Indeed there are moments in this successor to 2001's Two Against Nature, the first Steely Dan studio album in 20 years, when Fagen and Walter Becker seem to be going through the motions, when familiar routines from earlier albums seem to have been slotted in to produce mix 'n' match productions rather than organically new compositions. In addition, the duo's stylistic range has narrowed, the lusciously saturated and varied arrangements of the 1970s (and Fagen's own 1983 album The Nightfly) mostly superseded by leaner, bluesier frameworks. Also, despite good solos from tenorists Walt Weiskopf and Chris Potter, the all-star line-ups of old are absent. Nevertheless, the clarity, detail and musical ambition are still here and in a musical climate that, more than ever, values style over content, another Steely Dan album is a positive blessing, a reminder of high musical values jettisoned in the primitivist purge that began sweeping through popular music in the late 1980s.

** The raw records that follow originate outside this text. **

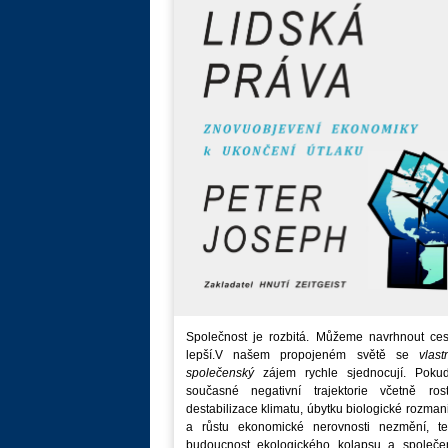
Společnost je rozbitá. Můžeme navrhnout ces
lepší.V našem propojeném světě se
vlast
společenský
zájem rychle sjednocují. Poku
současné negativní trajektorie včetně rost
destabilizace klimatu, úbytku biologické rozmani
a růstu ekonomické nerovnosti nezmění, t
budoucnost ekologického kolapsu a společe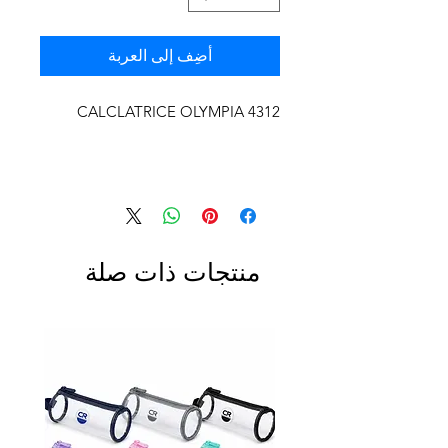
أضِف إلى العربة
CALCLATRICE OLYMPIA 4312
منتجات ذات صلة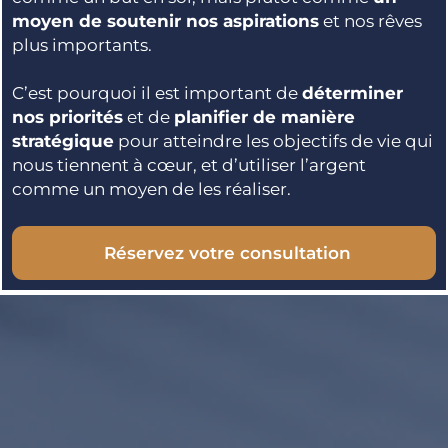
moyen de soutenir nos aspirations
et nos rêves
plus importants.
C’est pourquoi il est important de
déterminer
nos priorités
et de
planifier de manière
stratégique
pour atteindre les objectifs de vie qui
nous tiennent à cœur, et d’utiliser l’argent
comme un moyen de les réaliser.
Réservez votre consultation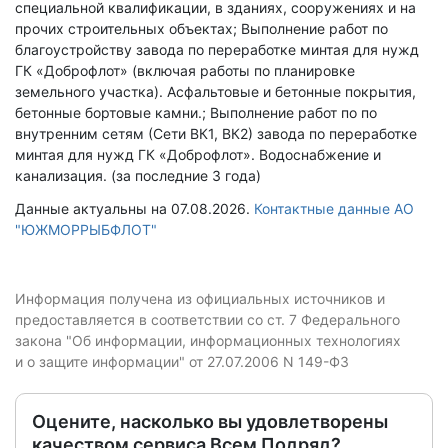
специальной квалификации, в зданиях, сооружениях и на
прочих строительных объектах; Выполнение работ по
благоустройству завода по переработке минтая для нужд
ГК «Доброфлот» (включая работы по планировке
земельного участка). Асфальтовые и бетонные покрытия,
бетонные бортовые камни.; Выполнение работ по по
внутренним сетям (Сети ВК1, ВК2) завода по переработке
минтая для нужд ГК «Доброфлот». Водоснабжение и
канализация. (за последние 3 года)
Данные актуальны на 07.08.2026.
Контактные данные АО
"ЮЖМОРРЫБФЛОТ"
Информация получена из официальных источников и
предоставляется в соответствии со ст. 7 Федерального
закона "Об информации, информационных технологиях
и о защите информации" от 27.07.2006 N 149-ФЗ
Оцените, насколько вы удовлетворены
качеством сервиса Всем Подряд?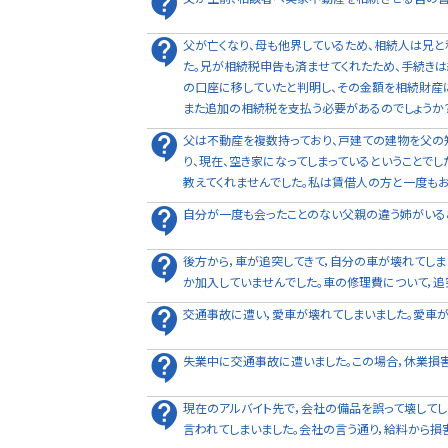
父が亡くなり、母も他界しているため、相続人は兄
た。兄が相続税申告も済ませてくれたため、手続きは
の口座に移していたと判明し、その金額を相続財産
また追加の相続税を支払う必要があるのでしょうか
父は不動産を複数持っており、戸建ての建物を父の
り、現在、空き家になってしまっているということで
教えてくれませんでした。私は賃借人の方と一度もお
自分が一度も会ったことのない父親の違う姉がいる
後方から，車が追突してきて，自分の車が壊れてしま
か加入していませんでした。車の修理費について，
交通事故に遭い，愛車が壊れてしまいました。愛車が
失業中に交通事故に遭いました。この場合，休業損害
現在のアルバイト先で，会社の備品を誤って壊してし
言われてしまいました。会社の言う通り，給料から損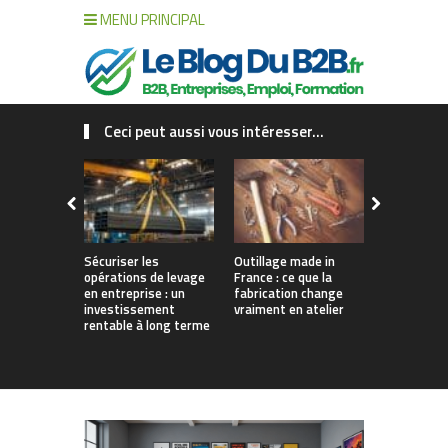
MENU PRINCIPAL
Ceci peut aussi vous intéresser...
Sécuriser les
Outillage made in
Connecter c
opérations de levage
France : ce que la
collaborat
en entreprise : un
fabrication change
processus :
investissement
vraiment en atelier
des projet
rentable à long terme
augmentés 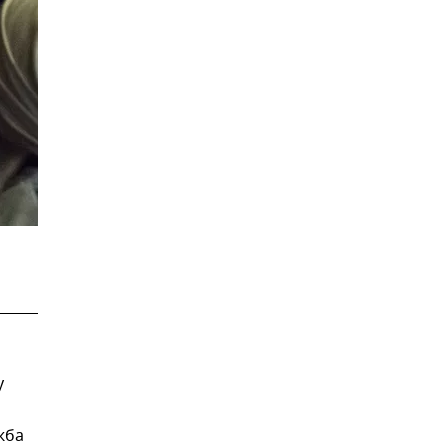
у
жба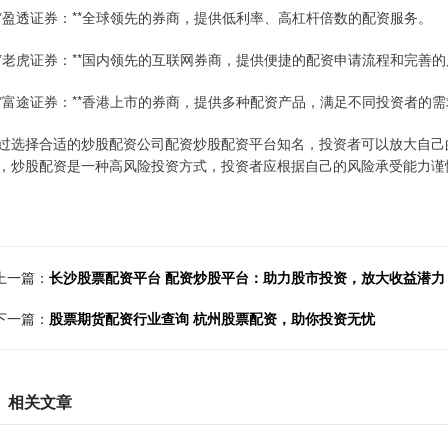
 **盈透证券：**全球领先的券商，提供低利率、高杠杆倍数的配资服务。
 **老虎证券：**国内领先的互联网券商，提供便捷的配资申请流程和完善
 **富途证券：**香港上市的券商，提供多种配资产品，满足不同投资者的
过选择合适的炒股配资公司配资炒股配资平台知名，投资者可以放大自己
，炒股配资是一种高风险投资方式，投资者应根据自己的风险承受能力谨
上一篇：
长沙股票配资平台 配资炒股平台：助力股市投资，放大收益潜力
下一篇：
股票期货配资行业查询 杭州股票配资，助你投资无忧
相关文章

Given Steely Dan's distinguished track record, new classics may be hard to come by, but three pieces here compare favourably with the masterpieces of the 70s: "Slang of Ages" introduces Becker's first vocal in Steely Dan's three-decade history and the combination of funky blues shuffle and blooming, lyrical middle-seven (that's right) is a perfect illustration of the transmutation of the blues that lies at the root of many Becker and Fagen songs. "Green Book" has a five-foot deep groove dominated by a vinegary, menacing chord cluster and punctuated by a delicious Headhunters-type unison blues refrain, and "Lunch with Gina" develops a bouncing shuffle vamp into a bright 20-bar blues sequence with a surprisingly sinewy Fagen synth solo.
The successful rebirth of Steely Dan may, at least in part, be a symptom of the retrospective environment that has nurtured numerous revivals since pop went seriously post-modern in the late 80s. One difference in the case of Steely Dan is that although it's second time around, they're still way ahead of their time.